SMO Framework And Algorithm
13 Dec 2017SMO Framework And Algorithm
SMO Framework
Let me make a brief summary of the major points from the initial idea to the end of the deduction of the objective function.
[1]Suppose we’d like to have a hyperplane with a safeguard that can classify the given data sample.
➀we formulate our problem as:
$\underset w{min}\frac12w^t\cdot w$, subject to $y_i\cdot(w^t\cdot x_i-b)\geq1,\forall i$.
The first part is the target, the second part is the constraint.
➁then, introduce $\alpha_1,\alpha_2,\dots\alpha_n$ to be the lagrange multiplier and express in below lagrangian to be our objective function:
\(L(w,b,\alpha)=\frac12w^t\cdot w-\sum_{i=1}^n\alpha_i\cdot(y_i\cdot(w^t\cdot x_i-b)-1)\)
➂next to regularize the objective function, to get the optimal $\alpha$, we should take partial derivatives of $L$ on $w$, $b$ respectively and equate them to zero.

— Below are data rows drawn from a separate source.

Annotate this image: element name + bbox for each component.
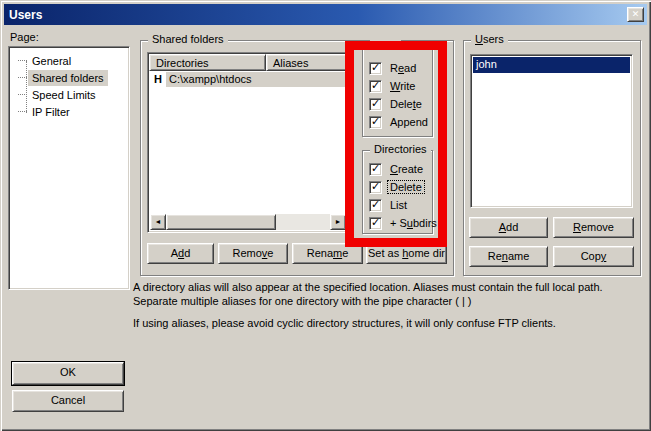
button-label: A bbox=[171, 247, 178, 259]
checkbox-label: R bbox=[390, 62, 398, 74]
shared-remove-button[interactable]: Remove bbox=[218, 243, 288, 264]
button-label: Remo bbox=[233, 247, 262, 259]
button-label: e bbox=[267, 247, 273, 259]
set-as-home-dir-button[interactable]: Set as home dir bbox=[366, 243, 447, 264]
button-label: A bbox=[499, 221, 506, 233]
button-label: Cop bbox=[581, 250, 601, 262]
checkbox-label: W bbox=[390, 80, 400, 92]
group-label-text: sers bbox=[483, 33, 504, 45]
dirs-delete-checkbox[interactable]: Delete bbox=[369, 180, 424, 194]
button-label: Rena bbox=[307, 247, 333, 259]
page-item-label: IP Filter bbox=[29, 105, 73, 119]
files-read-checkbox[interactable]: Read bbox=[369, 61, 418, 75]
shared-rename-button[interactable]: Rename bbox=[292, 243, 363, 264]
button-label: R bbox=[573, 221, 581, 233]
button-label: y bbox=[601, 250, 607, 262]
checkbox-label: Delete bbox=[390, 181, 422, 193]
directory-row[interactable]: H C:\xampp\htdocs bbox=[150, 71, 346, 87]
checkbox-checked-icon[interactable] bbox=[369, 116, 382, 129]
checkbox-label: bdirs bbox=[413, 217, 437, 229]
checkbox-label: Dele bbox=[390, 98, 413, 110]
button-label: emove bbox=[581, 221, 614, 233]
button-label: e bbox=[342, 247, 348, 259]
files-append-checkbox[interactable]: Append bbox=[369, 115, 430, 129]
users-add-button[interactable]: Add bbox=[469, 217, 548, 238]
alias-note: A directory alias will also appear at th… bbox=[133, 280, 641, 308]
checkbox-checked-icon[interactable] bbox=[369, 163, 382, 176]
button-label: ome dir bbox=[408, 247, 445, 259]
checkbox-checked-icon[interactable] bbox=[369, 199, 382, 212]
checkbox-checked-icon[interactable] bbox=[369, 98, 382, 111]
scroll-left-icon[interactable]: ◄ bbox=[150, 214, 166, 230]
button-label: ame bbox=[508, 250, 529, 262]
scroll-right-icon[interactable]: ► bbox=[330, 214, 346, 230]
list-header: Directories Aliases bbox=[149, 54, 347, 71]
column-header-directories[interactable]: Directories bbox=[149, 54, 266, 71]
checkbox-label: e bbox=[416, 98, 422, 110]
directory-path: C:\xampp\htdocs bbox=[166, 72, 346, 87]
column-header-aliases[interactable]: Aliases bbox=[266, 54, 347, 71]
shared-folders-group-label: Shared folders bbox=[148, 33, 228, 45]
button-label: Set as bbox=[368, 247, 402, 259]
users-list[interactable]: john bbox=[470, 54, 633, 208]
checkbox-checked-icon[interactable] bbox=[369, 217, 382, 230]
shared-add-button[interactable]: Add bbox=[147, 243, 214, 264]
page-list[interactable]: General Shared folders Speed Limits IP F… bbox=[8, 46, 130, 290]
page-item-label-selected: Shared folders bbox=[29, 71, 107, 85]
checkbox-checked-icon[interactable] bbox=[369, 181, 382, 194]
users-remove-button[interactable]: Remove bbox=[553, 217, 634, 238]
page-item-label: Speed Limits bbox=[29, 88, 99, 102]
page-label: Page: bbox=[10, 31, 39, 43]
users-rename-button[interactable]: Rename bbox=[469, 246, 548, 267]
page-item-ip-filter[interactable]: IP Filter bbox=[9, 103, 129, 120]
tree-line bbox=[26, 61, 27, 113]
title-bar[interactable]: Users ✕ bbox=[4, 4, 647, 25]
files-group-label: Files bbox=[370, 40, 401, 52]
dirs-subdirs-checkbox[interactable]: + Subdirs bbox=[369, 216, 439, 230]
directories-group-label: Directories bbox=[370, 143, 431, 155]
checkbox-label: + S bbox=[390, 217, 407, 229]
checkbox-label: List bbox=[390, 199, 407, 211]
home-flag: H bbox=[150, 73, 166, 85]
cancel-button[interactable]: Cancel bbox=[12, 390, 124, 412]
checkbox-label: ad bbox=[404, 62, 416, 74]
checkbox-label: reate bbox=[398, 163, 423, 175]
dirs-list-checkbox[interactable]: List bbox=[369, 198, 409, 212]
ok-button[interactable]: OK bbox=[12, 362, 124, 385]
close-icon[interactable]: ✕ bbox=[627, 7, 644, 22]
files-write-checkbox[interactable]: Write bbox=[369, 79, 417, 93]
users-group-label: Users bbox=[471, 33, 508, 45]
page-item-general[interactable]: General bbox=[9, 52, 129, 69]
users-dialog: Users ✕ Page: General Shared folders Spe… bbox=[0, 0, 651, 431]
checkbox-checked-icon[interactable] bbox=[369, 62, 382, 75]
window-title: Users bbox=[9, 8, 42, 22]
checkbox-checked-icon[interactable] bbox=[369, 80, 382, 93]
button-label: dd bbox=[506, 221, 518, 233]
page-item-label: General bbox=[29, 54, 74, 68]
button-label: d bbox=[184, 247, 190, 259]
dirs-create-checkbox[interactable]: Create bbox=[369, 162, 425, 176]
page-item-speed-limits[interactable]: Speed Limits bbox=[9, 86, 129, 103]
group-label-text: U bbox=[475, 33, 483, 45]
checkbox-label: rite bbox=[400, 80, 415, 92]
button-label: m bbox=[333, 247, 342, 259]
checkbox-label: C bbox=[390, 163, 398, 175]
page-item-shared-folders[interactable]: Shared folders bbox=[9, 69, 129, 86]
cyclic-note: If using aliases, please avoid cyclic di… bbox=[133, 316, 641, 330]
button-label: Re bbox=[488, 250, 502, 262]
shared-folders-list[interactable]: Directories Aliases H C:\xampp\htdocs ◄ … bbox=[147, 52, 349, 233]
user-item-selected[interactable]: john bbox=[473, 57, 630, 73]
scrollbar-thumb[interactable] bbox=[166, 214, 276, 230]
users-copy-button[interactable]: Copy bbox=[553, 246, 634, 267]
files-delete-checkbox[interactable]: Delete bbox=[369, 97, 424, 111]
horizontal-scrollbar[interactable]: ◄ ► bbox=[150, 214, 346, 230]
checkbox-label: Append bbox=[390, 116, 428, 128]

Finally, we get:
\(\begin{array}{l}L(w,b,\alpha)\\=-\frac12\sum_{i,j=1}^n\alpha_i\cdot\alpha_j\cdot y_i\cdot y_j\cdot(x_i^t\cdot x_j)\\+\sum_{i=1}^n\alpha_i\end{array}\)
where $w=\sum_{i=1}^n\alpha_i\cdot y_i\cdot x_i$.By such design guarantees that we could have $\forall\alpha_i>0$, one basic condition must be satisfied in SMO.
[2]Next to the imperfect separation with noise. There exists some condition that we don’t strictly enforce that no data points in between $H_1$ and $H_2$. We can extend SVM to allow some noise(data points) in between the safeguard zone. Thus, we want to penalize the data points that cross the boundaries($H_1$,$H_2$).
subject to
➀we formulate our problem as:
$\underset{w,\xi_i}{min}\left[w^t\cdot w+C\cdot\sum_{i=1}^n\xi_i\right]$,$y_i\cdot(w^t\cdot x_i-b)+\xi_i-1\geq0$, $\forall\xi_i\geq0$
Such design is to shrink down the distance between $H_1$ and $H_2$, thus to allow some noise within original margin.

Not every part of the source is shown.